George McGovern’s Good Deed by Gregg Hilton

 

Former Sen. George McGovern (D-SD) died this morning. You are supposed to speak kindly of the departed, and McGovern did have an admirable record in World War II. However, during his 18 years in the Senate he represented the worst of the radical left, and always advocated unilateral disarmament.

He does deserve credit for admitting some of his mistakes. His Stratford Inn in Connecticut went bankrupt in 1991 primarily because of excessive government regulations.
McGovern said he understood why people did not like him, and wished he had run a business before he began legislating on things that affected them. He wrote: “After two and a half years with the loss of all my earnings from nearly a decade of post-Senate lecture tours, I gave up on the Stratford Inn. But not before learning some painful and valuable lessons.
“I learned first of all that over the past 20 years America has become the most litigious society in the world. Today Americans sue one another at the drop of a hat — almost on the spur of the moment.”
He said we need to “cut down vastly on the incredible paperwork, the complicated tax forms, the number of minute regulations, and the seemingly endless reporting requirements that afflict American business.
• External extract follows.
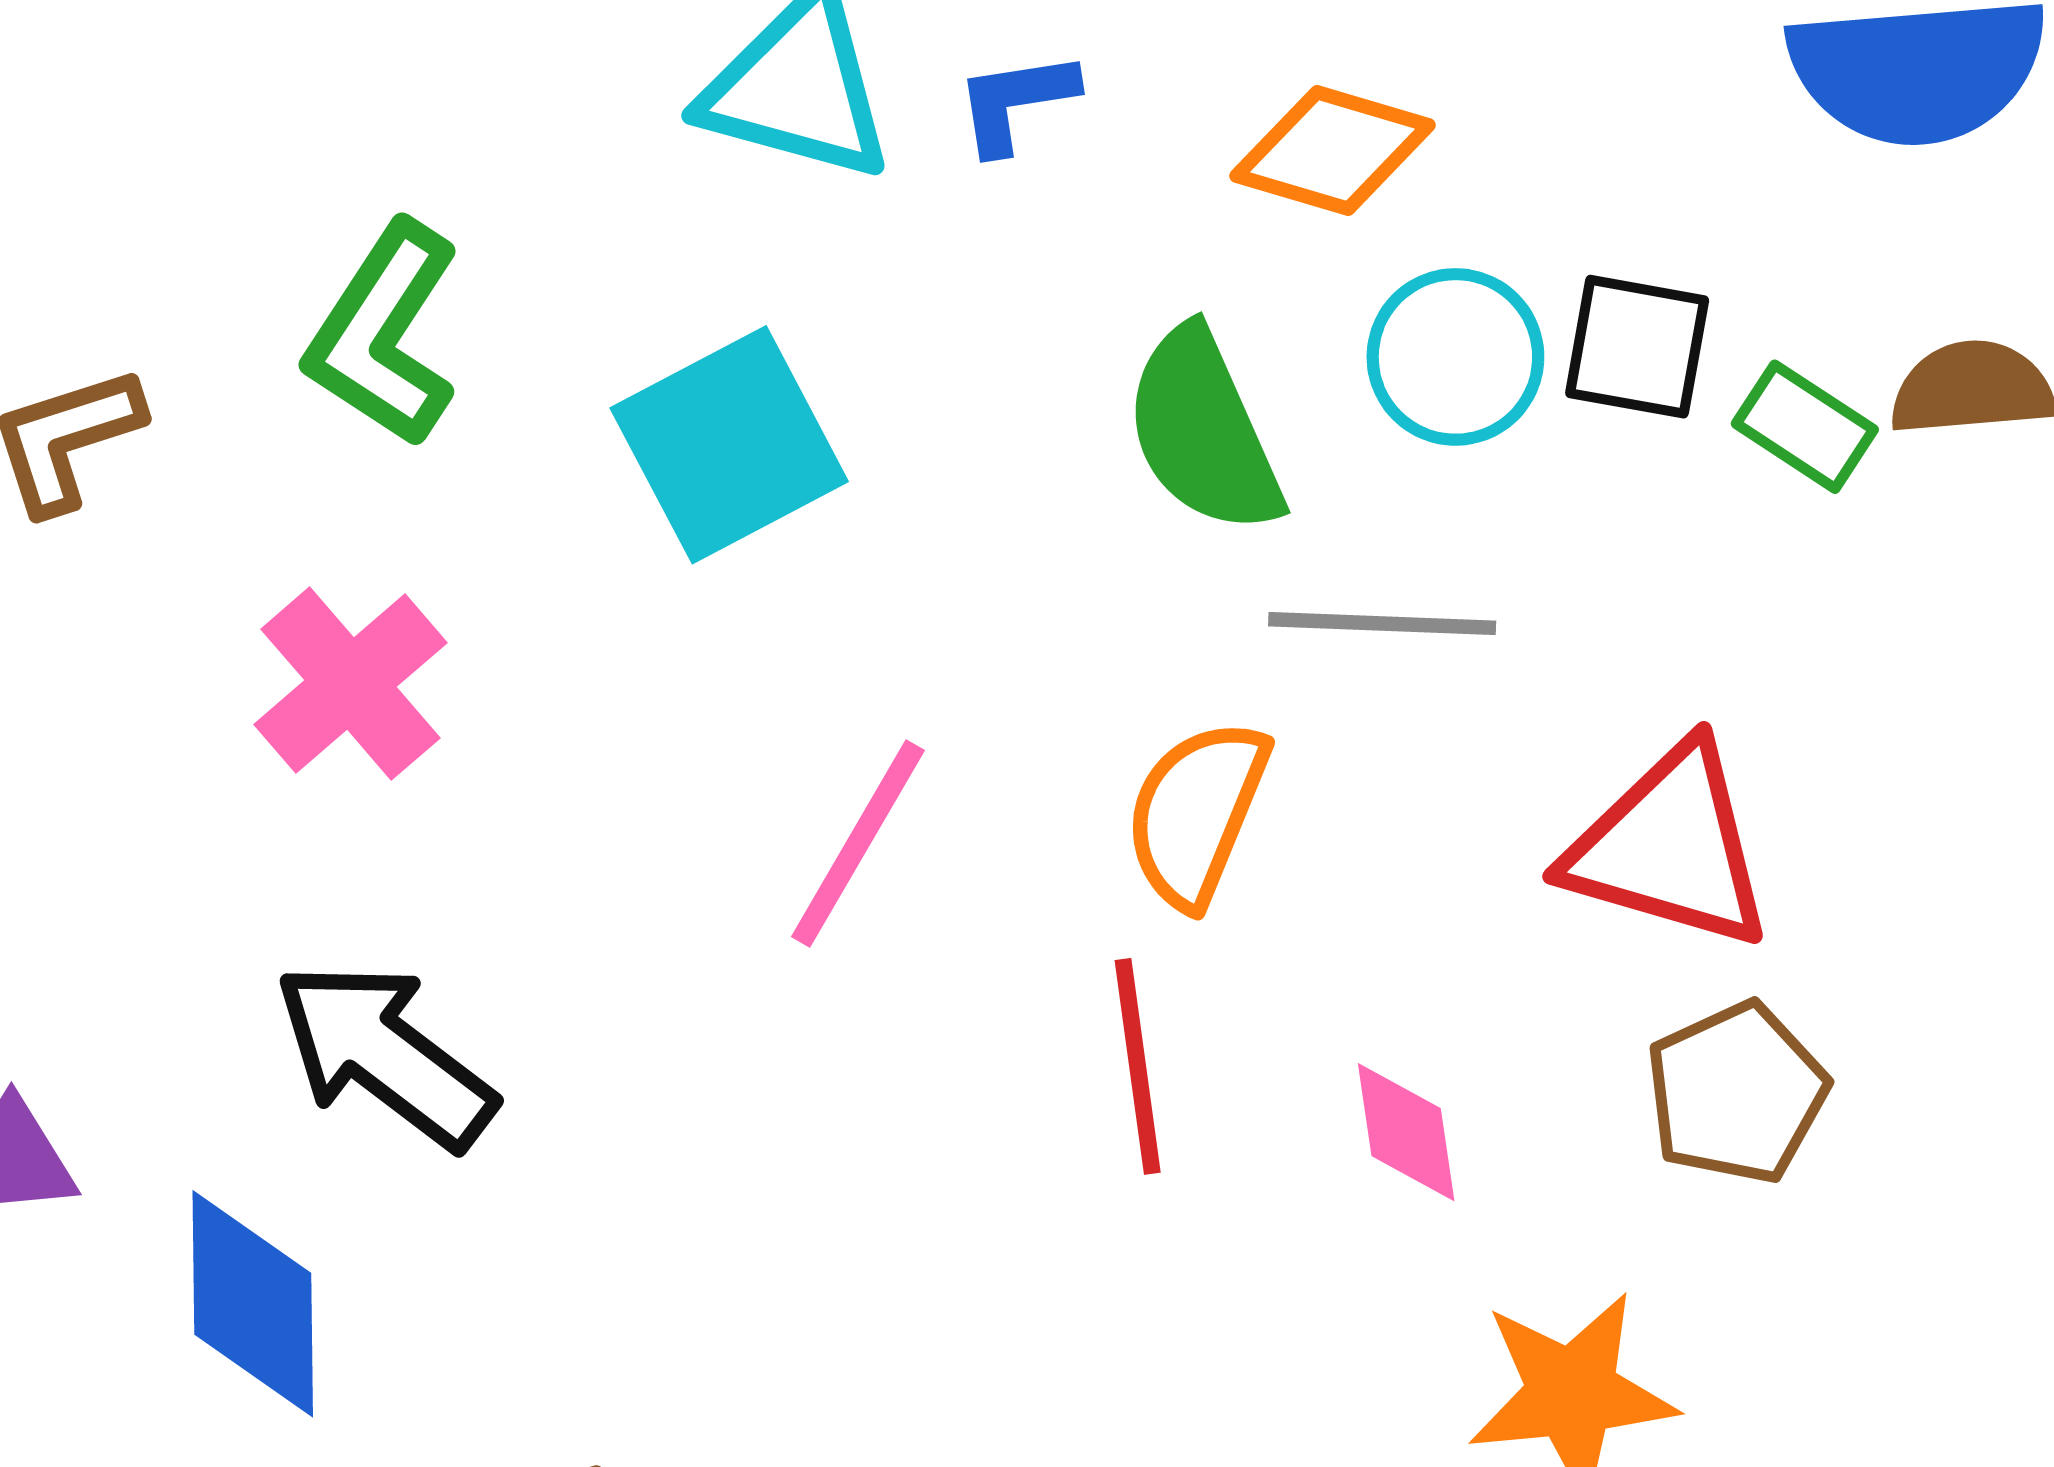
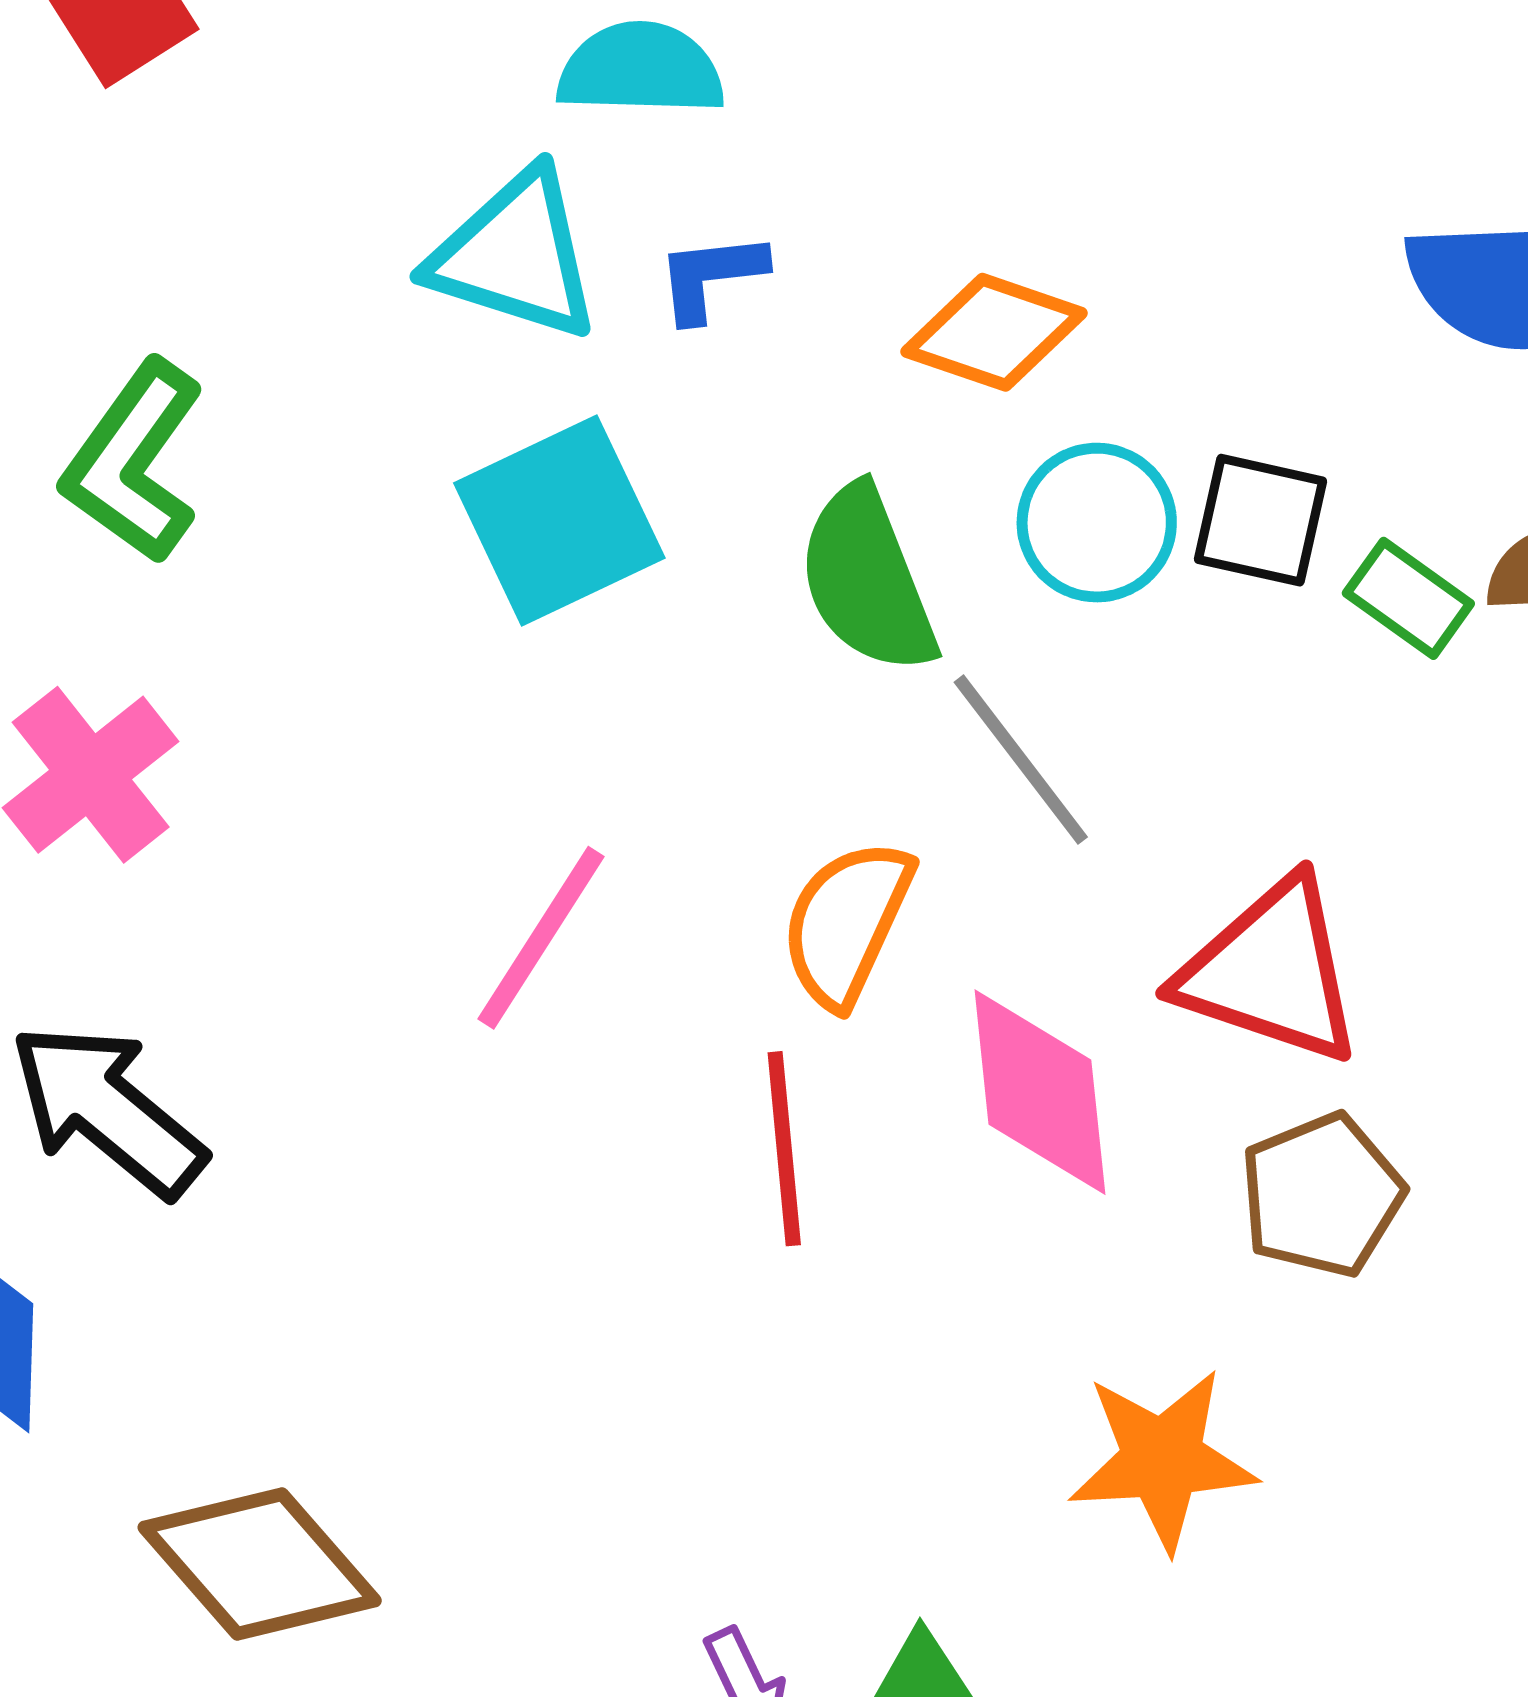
cyan square: (729, 445) -> (559, 520), moved
gray line: (1382, 624) -> (1021, 760), turned 48
pink diamond: (1406, 1132) -> (1040, 1092), moved, size x1.6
Many businesses, especially small independents such as the Stratford Inn, simply can’t pass such costs on to their customers and remain competitive or profitable.
“If I were back in the U.S. Senate or in the White House, I would ask a lot of questions before I voted for any more burdens on the thousands of struggling businesses across the nation.”
Three years ago McGovern again broke with the left when he came out in opposition to the union card check legislation.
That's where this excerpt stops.